Task prompt: Return only the stretch of the material below that begins with the line containing "So, when I come out the" and ends with the line containing "directing. Itâ€™s all tho", exactly; both of those lines belong to it.

* * * * *

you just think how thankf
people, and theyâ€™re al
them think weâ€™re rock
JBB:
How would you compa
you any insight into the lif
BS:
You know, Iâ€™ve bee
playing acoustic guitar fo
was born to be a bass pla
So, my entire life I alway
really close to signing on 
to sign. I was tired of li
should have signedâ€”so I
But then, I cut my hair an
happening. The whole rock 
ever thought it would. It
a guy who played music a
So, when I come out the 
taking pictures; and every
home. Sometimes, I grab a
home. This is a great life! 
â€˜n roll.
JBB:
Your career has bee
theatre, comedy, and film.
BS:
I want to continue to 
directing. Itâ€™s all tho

* * * * *

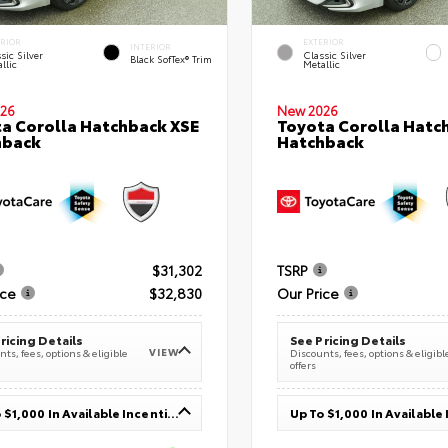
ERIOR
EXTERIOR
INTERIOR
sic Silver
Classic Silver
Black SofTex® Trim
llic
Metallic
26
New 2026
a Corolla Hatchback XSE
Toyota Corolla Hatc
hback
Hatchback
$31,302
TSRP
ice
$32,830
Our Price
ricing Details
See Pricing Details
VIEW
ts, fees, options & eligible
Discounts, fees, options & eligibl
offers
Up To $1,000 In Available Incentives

* * * * *

Solved problem:
So, when I come out the 
taking pictures; and every
home. Sometimes, I grab a
home. This is a great life! 
â€˜n roll.
JBB:
Your career has bee
theatre, comedy, and film.
BS:
I want to continue to 
directing. Itâ€™s all tho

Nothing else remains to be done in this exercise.